As of Oct 2020, the cheapest single-zone ticket[dead link] for an adult costs €2.40, while a weekly card[dead link] for the entirety of Saarland is €72.30.
See
While it doesn't market its industrial heritage as aggressively as Ruhr and is indeed not as widely known for heavy industries, there is still a lot that remains from the heydays of coal and steel. This of course means that the originally beautiful nature has suffered a lot, but thanks to strict German environmental laws and the demise of the "dirty" heavy industries, nature is recovering and pleasant to look at.
- Völklinger Hütte, 13 km west of Saarbrücken, huge disused ironworks complex which was operated from 1873 to 1986 and which used to cover the whole production cycle from raw iron ore and hard coal to pig-iron.
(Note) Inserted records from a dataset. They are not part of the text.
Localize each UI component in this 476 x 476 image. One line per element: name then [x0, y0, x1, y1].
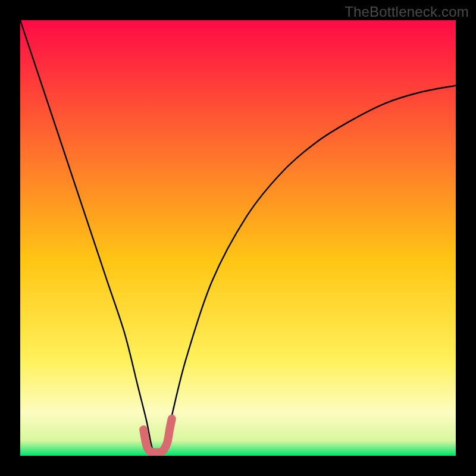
watermark-text: TheBottleneck.com	[345, 4, 469, 20]
chart-frame: TheBottleneck.com	[0, 0, 476, 476]
plot-area	[20, 20, 456, 456]
gradient-background	[20, 20, 456, 456]
chart-svg	[20, 20, 456, 456]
It was inscribed as part of the UNESCO World Heritage in 1994, being an exemplary piece of industrial heritage in the Saar-Lorraine-Luxembourg region.
- Celtic hill fort of Otzenhausen (in the northernmost tip of Saarland, 16 km northeast of Wadern)
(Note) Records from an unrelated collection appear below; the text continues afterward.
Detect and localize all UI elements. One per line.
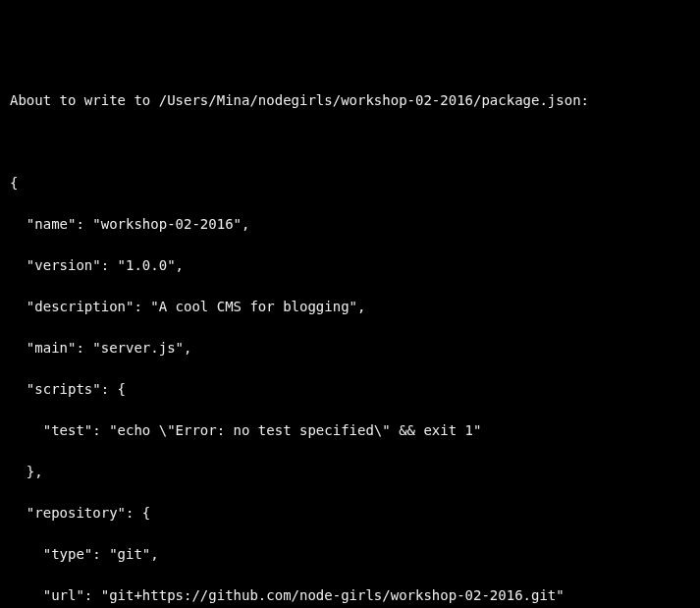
blank-line (10, 132, 690, 152)
json-scripts-open: "scripts": { (10, 379, 690, 400)
json-repo-open: "repository": { (10, 503, 690, 524)
json-scripts-close: }, (10, 462, 690, 482)
json-repo-type: "type": "git", (10, 544, 690, 565)
json-version: "version": "1.0.0", (10, 255, 690, 276)
intro-line: About to write to /Users/Mina/nodegirls/… (10, 90, 690, 111)
json-scripts-test: "test": "echo \"Error: no test specified… (10, 420, 690, 441)
json-open-brace: { (10, 173, 690, 193)
json-repo-url: "url": "git+https://github.com/node-girl… (10, 585, 690, 606)
json-name: "name": "workshop-02-2016", (10, 214, 690, 235)
json-description: "description": "A cool CMS for blogging"… (10, 297, 690, 317)
json-main: "main": "server.js", (10, 338, 690, 359)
- Besseringen B-Werk, completely preserved fortification part of the World War II German defensive "Siegfried Line" ("Westwall") near Merzig.
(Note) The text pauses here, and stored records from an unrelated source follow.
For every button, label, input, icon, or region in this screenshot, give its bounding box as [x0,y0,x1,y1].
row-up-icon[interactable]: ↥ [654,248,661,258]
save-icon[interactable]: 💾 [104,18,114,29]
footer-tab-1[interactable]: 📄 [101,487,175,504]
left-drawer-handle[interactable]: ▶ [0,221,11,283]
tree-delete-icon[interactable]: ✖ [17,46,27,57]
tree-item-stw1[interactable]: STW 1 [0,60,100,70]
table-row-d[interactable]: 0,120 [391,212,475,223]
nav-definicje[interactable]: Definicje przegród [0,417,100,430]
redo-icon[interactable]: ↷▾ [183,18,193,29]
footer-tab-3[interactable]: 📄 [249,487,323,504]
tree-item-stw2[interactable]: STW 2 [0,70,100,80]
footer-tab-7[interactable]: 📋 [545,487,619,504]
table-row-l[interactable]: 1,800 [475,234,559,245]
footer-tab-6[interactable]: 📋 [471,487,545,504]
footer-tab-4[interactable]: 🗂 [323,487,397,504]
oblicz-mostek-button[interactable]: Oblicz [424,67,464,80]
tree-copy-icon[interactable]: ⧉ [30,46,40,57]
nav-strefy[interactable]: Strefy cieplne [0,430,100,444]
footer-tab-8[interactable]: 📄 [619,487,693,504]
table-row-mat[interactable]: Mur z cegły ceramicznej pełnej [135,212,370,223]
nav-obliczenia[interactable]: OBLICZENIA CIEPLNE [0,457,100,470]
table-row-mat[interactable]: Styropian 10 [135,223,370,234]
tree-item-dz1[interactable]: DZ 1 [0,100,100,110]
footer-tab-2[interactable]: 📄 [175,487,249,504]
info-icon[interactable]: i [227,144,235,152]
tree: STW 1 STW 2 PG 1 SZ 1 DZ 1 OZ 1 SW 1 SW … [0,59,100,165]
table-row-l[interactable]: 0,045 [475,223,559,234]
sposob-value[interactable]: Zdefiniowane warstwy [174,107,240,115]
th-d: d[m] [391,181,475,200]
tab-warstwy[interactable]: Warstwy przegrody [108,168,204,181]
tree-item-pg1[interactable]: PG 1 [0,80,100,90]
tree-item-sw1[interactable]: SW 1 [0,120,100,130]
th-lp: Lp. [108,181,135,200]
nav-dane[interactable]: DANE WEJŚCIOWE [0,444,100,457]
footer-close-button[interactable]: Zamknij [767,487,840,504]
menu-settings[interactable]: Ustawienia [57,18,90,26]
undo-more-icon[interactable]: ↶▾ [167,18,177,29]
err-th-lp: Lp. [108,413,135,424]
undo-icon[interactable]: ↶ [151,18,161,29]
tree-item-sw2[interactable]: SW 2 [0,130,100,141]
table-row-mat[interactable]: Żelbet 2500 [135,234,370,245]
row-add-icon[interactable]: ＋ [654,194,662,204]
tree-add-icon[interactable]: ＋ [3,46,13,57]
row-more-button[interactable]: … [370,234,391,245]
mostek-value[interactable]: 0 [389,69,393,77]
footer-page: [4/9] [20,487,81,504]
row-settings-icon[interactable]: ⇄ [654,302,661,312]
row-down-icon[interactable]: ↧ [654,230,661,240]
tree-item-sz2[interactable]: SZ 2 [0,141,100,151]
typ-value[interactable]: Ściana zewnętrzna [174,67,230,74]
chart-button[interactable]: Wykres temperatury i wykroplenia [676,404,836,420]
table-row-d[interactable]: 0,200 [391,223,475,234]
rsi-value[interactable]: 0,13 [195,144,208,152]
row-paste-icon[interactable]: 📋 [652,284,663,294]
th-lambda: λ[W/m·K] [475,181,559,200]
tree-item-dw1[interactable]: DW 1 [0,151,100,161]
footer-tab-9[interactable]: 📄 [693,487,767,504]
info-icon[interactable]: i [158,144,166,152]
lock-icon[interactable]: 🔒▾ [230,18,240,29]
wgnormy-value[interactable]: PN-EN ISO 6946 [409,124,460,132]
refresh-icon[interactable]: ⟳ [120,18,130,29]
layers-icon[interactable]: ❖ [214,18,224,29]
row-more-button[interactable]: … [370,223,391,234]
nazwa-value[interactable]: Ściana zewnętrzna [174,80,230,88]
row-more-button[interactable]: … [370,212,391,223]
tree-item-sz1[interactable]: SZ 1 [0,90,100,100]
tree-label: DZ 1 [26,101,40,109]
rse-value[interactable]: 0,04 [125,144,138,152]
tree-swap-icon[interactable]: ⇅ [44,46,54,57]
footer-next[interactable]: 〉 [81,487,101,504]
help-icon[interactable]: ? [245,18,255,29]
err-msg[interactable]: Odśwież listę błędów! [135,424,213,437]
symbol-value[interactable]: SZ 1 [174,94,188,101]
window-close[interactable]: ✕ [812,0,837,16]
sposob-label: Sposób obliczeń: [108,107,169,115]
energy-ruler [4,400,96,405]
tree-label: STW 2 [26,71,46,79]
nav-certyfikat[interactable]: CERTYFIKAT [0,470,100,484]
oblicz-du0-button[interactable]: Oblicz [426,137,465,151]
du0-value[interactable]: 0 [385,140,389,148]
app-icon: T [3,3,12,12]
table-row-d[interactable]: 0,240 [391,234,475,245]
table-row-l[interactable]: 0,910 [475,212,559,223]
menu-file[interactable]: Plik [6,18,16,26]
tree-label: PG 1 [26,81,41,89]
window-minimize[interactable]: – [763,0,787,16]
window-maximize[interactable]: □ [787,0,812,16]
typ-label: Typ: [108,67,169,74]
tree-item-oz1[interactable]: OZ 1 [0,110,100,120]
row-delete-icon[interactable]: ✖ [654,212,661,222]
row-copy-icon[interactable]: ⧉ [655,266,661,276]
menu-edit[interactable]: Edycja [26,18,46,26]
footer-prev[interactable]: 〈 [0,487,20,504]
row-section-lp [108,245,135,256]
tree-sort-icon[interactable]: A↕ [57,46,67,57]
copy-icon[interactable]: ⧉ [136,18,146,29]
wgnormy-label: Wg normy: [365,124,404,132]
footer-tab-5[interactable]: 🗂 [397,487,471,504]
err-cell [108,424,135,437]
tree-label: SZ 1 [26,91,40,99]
- Villeroy & Boch Discovery Centre, ceramic company founded in 1748 moved to their newer location of Mettlach in 1812.
- Ludwigskirche, Lutheran Baroque-style church in Saarbrücken
- Remains of the fortification in Saarlouis that dominated the city's hexagonal floor plan.
- Schlossberghöhlen - a system of red sandstone caves in Homburg
- View of the river Saar, such as at the Saarschleife, loop in the river Saar, near Mettlach.
Do
Eat
Saarland is the German state with the most Michelin Stars per capita. In theory, the cuisine of Saarland should be a mixture of French and German ones, but in practice you will mostly find typical heavy German dishes prevailing, although under amusing local names. Some local favourites include:
- Dibbelabbes - a potato soufflé with bacon
- Kappes und Grumbeere - white cabbage and potatoes
- Gequellde - potatoes cooked in their skin
- Gefilde - dumplings in a creamy bacon gravy
- Ringelweck - a Snack with Lyoner in the traditional "Ringel-Form"
- Lyoner - a ring of pork sausage is eaten with "Kerschdscher" - raw potato cubes fried in hot lard
- Grumbeersalat - potato salad with mustard and a roll
- Schwenker - marinated pork cutlets grilled
There is also some French influence in the form of delicacies such as cured veal cheeks with fried goose liver, coq au vin (capon cooked in wine), and slices of turbot stuffed with shrimp.
Drink
There are many drink festivals around Saarland all year long. Merzig has fantastic cider and is honoured at the Viez festival. An entire "wine summer" is dedicated to the grape. The wine of the Saar is made in the upper Moselle valley. The wine is made from Elbling grapes and grapes from Auxerrios and Burgundy vines.
Sleep
The accommodation base is adequate if not quite abundant, and consists of some mid-price to economic chain hotels, as well as small local independent hotels and guest houses. Staying anywhere within Saarland affords good opportunities to visit the entirety of the region, as no destination is ever more than 100 km, or 1 hr 30 min, away.
Go next
- Rhineland-Palatinate surrounds Saarland from the north and east and there are good connections between the two Länder.
- Saarland borders the French region of Grand Est to the south. Local trains take one hour to get from Saarbrücken to Metz.
- Luxembourg shares a short border to Saarland's west. There are hourly intercity buses between Saarbrücken and Luxembourg City as well as the SaarLuxBus linking the border regions of both states.